# Philippinen im Januar - Coron/ Palawan



## tomsen83 (30. November 2016)

Da mir das ganze graue Wetter hier in D tierisch auf den Keks geht, verschlägt es mich mit Frauchen im Januar für einige Zeit ins Warme. Genauer gesagt auf die Inselgruppe Coron/ Busuanga an der Nordspitze von Palawan.

Unabhängig von den Berichten zur Dynamitfischerei an den Riffen (die wohl deutlich nachgelassen hat), musses ja im Südchinesischen Meer noch fangbare Fische geben, die man bei ein oder zwei Ausflügen mit ner Banka potentiell fangen kann.

Ins Gepäck kommen daher wahrscheinlich zwei Ruten (MH-Spinne und fast Kräftigeres zum Jiggen und ggf. Schleppen) und Popper, Stickbaits, Mefoblinker, Trollinglures.

Ich weiß, dass an der Pazifikküste der Philippinen auf Grund der Meeresgeologie und des sehr tiefen Wassers in unmittelbarer Nähe zu den Landmassen sehr gutes Fischen möglich ist. Leider is das auf der anderen Seite des Landes und ich finde keinerlei Berichte oder Informationen zu den Meeresregionen an der Westküste.

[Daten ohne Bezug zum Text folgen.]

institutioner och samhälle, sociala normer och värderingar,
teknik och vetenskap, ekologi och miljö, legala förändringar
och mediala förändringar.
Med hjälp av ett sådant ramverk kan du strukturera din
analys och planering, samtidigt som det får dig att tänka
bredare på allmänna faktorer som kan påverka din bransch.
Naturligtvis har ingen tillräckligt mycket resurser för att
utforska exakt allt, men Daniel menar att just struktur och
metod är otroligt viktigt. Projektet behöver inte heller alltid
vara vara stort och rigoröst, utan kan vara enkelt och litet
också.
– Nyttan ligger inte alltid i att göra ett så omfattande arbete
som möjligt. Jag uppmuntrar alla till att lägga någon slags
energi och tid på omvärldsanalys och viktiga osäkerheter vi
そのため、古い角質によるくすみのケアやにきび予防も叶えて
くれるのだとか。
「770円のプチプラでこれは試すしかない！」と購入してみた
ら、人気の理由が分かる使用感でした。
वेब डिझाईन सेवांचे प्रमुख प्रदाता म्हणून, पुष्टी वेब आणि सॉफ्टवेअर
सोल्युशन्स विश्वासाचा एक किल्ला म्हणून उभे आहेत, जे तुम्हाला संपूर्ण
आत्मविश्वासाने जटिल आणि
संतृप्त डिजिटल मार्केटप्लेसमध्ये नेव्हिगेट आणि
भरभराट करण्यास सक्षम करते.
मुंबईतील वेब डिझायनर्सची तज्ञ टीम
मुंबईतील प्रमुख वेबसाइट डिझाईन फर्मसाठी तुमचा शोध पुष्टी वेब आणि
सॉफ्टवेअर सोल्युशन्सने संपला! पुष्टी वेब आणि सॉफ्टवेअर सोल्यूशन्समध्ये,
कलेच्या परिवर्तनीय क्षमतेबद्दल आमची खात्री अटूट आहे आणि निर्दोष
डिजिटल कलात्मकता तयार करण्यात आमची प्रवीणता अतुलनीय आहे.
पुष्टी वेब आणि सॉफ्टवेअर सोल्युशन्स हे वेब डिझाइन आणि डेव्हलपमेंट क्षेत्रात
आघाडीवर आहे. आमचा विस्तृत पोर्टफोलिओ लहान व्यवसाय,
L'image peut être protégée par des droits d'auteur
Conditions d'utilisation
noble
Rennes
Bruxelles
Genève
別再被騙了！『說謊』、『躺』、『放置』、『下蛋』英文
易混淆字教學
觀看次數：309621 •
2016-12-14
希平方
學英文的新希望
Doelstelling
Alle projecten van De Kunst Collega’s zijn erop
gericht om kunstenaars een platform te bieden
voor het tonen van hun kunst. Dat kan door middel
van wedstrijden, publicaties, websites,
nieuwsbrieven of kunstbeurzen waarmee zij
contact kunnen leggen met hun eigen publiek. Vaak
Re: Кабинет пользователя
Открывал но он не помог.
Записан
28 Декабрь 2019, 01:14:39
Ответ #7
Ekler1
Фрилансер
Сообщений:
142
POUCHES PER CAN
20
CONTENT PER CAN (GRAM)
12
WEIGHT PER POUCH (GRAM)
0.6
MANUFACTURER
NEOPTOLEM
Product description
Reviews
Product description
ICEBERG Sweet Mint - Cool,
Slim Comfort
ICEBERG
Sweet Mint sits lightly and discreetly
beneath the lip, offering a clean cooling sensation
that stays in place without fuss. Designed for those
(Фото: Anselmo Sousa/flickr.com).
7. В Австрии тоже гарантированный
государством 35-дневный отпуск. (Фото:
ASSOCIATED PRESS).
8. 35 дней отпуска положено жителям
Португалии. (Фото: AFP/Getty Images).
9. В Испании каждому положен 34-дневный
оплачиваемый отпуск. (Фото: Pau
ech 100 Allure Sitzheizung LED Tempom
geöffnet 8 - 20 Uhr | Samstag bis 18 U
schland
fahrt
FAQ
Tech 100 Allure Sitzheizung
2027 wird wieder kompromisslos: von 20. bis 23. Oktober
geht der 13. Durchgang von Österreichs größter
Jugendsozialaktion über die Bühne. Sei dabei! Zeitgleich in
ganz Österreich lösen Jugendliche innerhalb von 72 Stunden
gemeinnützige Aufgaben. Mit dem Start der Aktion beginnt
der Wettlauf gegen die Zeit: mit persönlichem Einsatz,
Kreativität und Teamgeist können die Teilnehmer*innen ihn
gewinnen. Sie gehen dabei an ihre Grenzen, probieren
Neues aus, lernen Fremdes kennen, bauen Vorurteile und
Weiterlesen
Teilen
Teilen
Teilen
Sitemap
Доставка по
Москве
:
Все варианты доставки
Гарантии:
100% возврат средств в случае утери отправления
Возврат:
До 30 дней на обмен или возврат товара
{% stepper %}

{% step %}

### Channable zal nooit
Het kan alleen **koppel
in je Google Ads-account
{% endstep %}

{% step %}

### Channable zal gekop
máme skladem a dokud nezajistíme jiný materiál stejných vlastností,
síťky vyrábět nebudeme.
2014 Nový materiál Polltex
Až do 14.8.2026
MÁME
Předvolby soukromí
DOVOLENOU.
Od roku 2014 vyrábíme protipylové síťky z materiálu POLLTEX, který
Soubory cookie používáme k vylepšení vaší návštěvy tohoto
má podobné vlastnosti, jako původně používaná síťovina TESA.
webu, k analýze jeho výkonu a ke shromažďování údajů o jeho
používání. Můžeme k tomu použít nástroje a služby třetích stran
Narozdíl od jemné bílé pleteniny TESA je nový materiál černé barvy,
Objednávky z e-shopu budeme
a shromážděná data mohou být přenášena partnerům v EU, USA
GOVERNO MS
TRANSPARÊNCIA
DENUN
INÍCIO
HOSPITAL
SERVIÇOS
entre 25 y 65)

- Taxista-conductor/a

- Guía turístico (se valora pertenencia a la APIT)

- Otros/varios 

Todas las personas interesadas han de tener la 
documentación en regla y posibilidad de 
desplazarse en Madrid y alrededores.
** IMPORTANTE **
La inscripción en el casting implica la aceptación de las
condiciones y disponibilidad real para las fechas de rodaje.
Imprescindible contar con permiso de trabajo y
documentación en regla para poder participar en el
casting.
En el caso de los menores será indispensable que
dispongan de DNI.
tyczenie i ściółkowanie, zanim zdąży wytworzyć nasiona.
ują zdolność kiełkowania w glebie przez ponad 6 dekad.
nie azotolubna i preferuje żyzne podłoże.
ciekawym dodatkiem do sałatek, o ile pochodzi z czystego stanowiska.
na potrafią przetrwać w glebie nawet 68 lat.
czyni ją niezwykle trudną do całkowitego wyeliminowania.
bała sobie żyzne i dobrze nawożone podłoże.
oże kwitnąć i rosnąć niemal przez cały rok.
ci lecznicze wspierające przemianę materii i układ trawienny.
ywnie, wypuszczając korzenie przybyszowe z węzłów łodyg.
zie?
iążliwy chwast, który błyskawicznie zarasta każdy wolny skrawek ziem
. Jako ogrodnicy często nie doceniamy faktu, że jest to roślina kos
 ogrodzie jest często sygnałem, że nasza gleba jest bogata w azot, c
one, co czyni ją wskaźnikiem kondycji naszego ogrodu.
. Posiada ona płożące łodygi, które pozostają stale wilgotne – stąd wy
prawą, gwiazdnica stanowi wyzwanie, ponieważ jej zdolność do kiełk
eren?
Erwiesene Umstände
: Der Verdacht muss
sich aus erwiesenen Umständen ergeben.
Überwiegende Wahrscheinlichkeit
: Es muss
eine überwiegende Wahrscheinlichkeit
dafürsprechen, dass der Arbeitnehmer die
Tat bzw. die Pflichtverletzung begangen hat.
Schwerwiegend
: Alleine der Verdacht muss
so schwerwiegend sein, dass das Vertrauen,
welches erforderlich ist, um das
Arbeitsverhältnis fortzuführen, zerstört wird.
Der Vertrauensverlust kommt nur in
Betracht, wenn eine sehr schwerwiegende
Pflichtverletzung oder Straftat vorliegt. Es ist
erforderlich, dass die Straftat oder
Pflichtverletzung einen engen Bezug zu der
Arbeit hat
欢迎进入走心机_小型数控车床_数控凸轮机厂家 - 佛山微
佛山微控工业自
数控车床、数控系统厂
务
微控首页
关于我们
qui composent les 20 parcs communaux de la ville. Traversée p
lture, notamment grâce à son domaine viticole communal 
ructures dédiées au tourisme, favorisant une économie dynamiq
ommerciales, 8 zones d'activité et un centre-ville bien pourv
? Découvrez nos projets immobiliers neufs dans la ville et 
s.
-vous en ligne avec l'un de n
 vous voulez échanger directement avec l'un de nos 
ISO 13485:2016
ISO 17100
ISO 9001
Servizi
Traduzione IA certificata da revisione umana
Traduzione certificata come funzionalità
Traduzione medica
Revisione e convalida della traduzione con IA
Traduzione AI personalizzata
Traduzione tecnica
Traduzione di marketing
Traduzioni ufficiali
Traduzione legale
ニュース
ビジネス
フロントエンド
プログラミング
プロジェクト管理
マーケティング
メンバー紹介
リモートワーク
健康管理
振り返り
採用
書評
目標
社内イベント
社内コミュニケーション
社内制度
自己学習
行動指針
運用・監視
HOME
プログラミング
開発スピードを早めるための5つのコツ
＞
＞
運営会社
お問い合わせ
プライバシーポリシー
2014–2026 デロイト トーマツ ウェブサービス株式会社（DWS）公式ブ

Meine Frage also: War schon mal irgendwer in der Region um Palawan unterwegs und kann Infos zu Fischbeständen geben?
War da schon mal jemand tauchen und hat neben den ganzen Nemos auch größere Riffräuber gesehen oder bei Bootsausflügen Hinweise auf pelagische Fische (Vogelschwärme etc.) wahrgenommen?

Ich bin für jeden Informationsfetzen dankbar!!!


----------



## guifri (2. Dezember 2016)

*AW: Philippinen im Januar - Coron/ Palawan*

http://discoverelnido.com/fishing/


----------



## tomsen83 (2. Dezember 2016)

*AW: Philippinen im Januar - Coron/ Palawan*



guifri schrieb:


> http://discoverelnido.com/fishing/



Hat Ich schon gesehen aber das is ja noch weniger als nullinformation...|supergri


----------



## NaabMäx (2. Dezember 2016)

*AW: Philippinen im Januar - Coron/ Palawan*

Hi, 
Südchinesisches Meer.

Tunas, King Makrele, Gruper, Haie, Segelfisch. Eigentlich alles da, wenn nicht ausgebombt. 50 lips Rute sollte reichen. War bei mir fast überdimensioniert. War aber auch nicht das Großvieh dabei. 

Grundangeln & Schwimmer, waren erfolgreich.
Fürs Schleppen brauchst hald eine ordentliche Rolle auf die 50L.

Was ich dir enpfehlen würde: Frag den Kapitätn oder hiesige Angler wie die Montagen, Köder auszusehen haben, sonst kannst dich auf eine lange Teststrecke einstellen, und kommst evtl doch nicht drauf.
Und geg. hilft es, wenn einheimische Freunde das erfragen.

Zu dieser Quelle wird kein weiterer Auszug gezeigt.